Each of these things on their own wouldn't really be that special, and (even with all of these things) for a normal/existing language like C it wouldn't work very well. What I'm thinking of is an IDE that combines all these things with my "agents that communicate via. asynchronous messages" system and a language that is designed for both the IDE and the "agents" system.
Please note that the combination of
i) and
j) make it easy for the IDE to work in tokens rather than text. For example, you might select 4 lines of source code and click the "while" icon, and the IDE would insert the tokens for "while" and "end_while" into your source code and display them according to user preferences (e.g. "terwijl () { }" for Dutch programmers, "wahrend() {}" for German, "alors que () { ... }" for French, "mentre () { ... }" for Italian, and maybe an animation of a mouse on a treadmill for children).

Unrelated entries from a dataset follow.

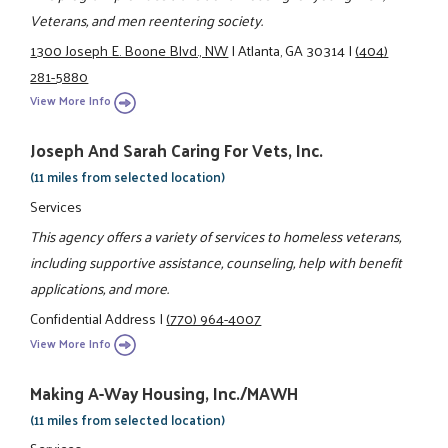
Veterans, and men reentering society.
1300 Joseph E. Boone Blvd., NW
|
Atlanta, GA 30314
|
(404)
281-5880
View More Info
Joseph And Sarah Caring For Vets, Inc.
(11 miles from selected location)
Services
This agency offers a variety of services to homeless veterans,
including supportive assistance, counseling, help with benefit
applications, and more.
Confidential Address
|
(770) 964-4007
View More Info
Making A-Way Housing, Inc./MAWH
(11 miles from selected location)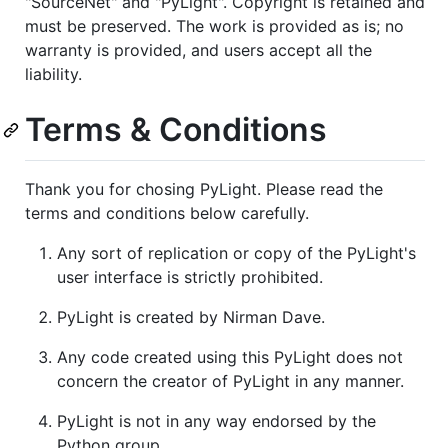
"SourceNet" and "PyLight". Copyright is retained and
must be preserved. The work is provided as is; no
warranty is provided, and users accept all the
liability.
Terms & Conditions
Thank you for chosing PyLight. Please read the
terms and conditions below carefully.
Any sort of replication or copy of the PyLight's
user interface is strictly prohibited.
PyLight is created by Nirman Dave.
Any code created using this PyLight does not
concern the creator of PyLight in any manner.
PyLight is not in any way endorsed by the
Python group.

Also, I do want integrated unit tests - I want people to write the code for an "agent" and the unit test for it (and not just the code itself). This means that for
c),
d),
e) and
f) the IDE can use test data (from the unit test) and can show the flow of execution while performing the unit test. Because these "agents" are isolated things, it also means that the IDE could compile an agent and its unit test as a stand-alone program, and instrument that stand-alone program so that it sends any data needed for
c),
d),
e) and
f) back to the IDE when executed. Basically, the IDE doesn't need to care about extracting data from an agent that is running in a full program consisting of many cooperating agents.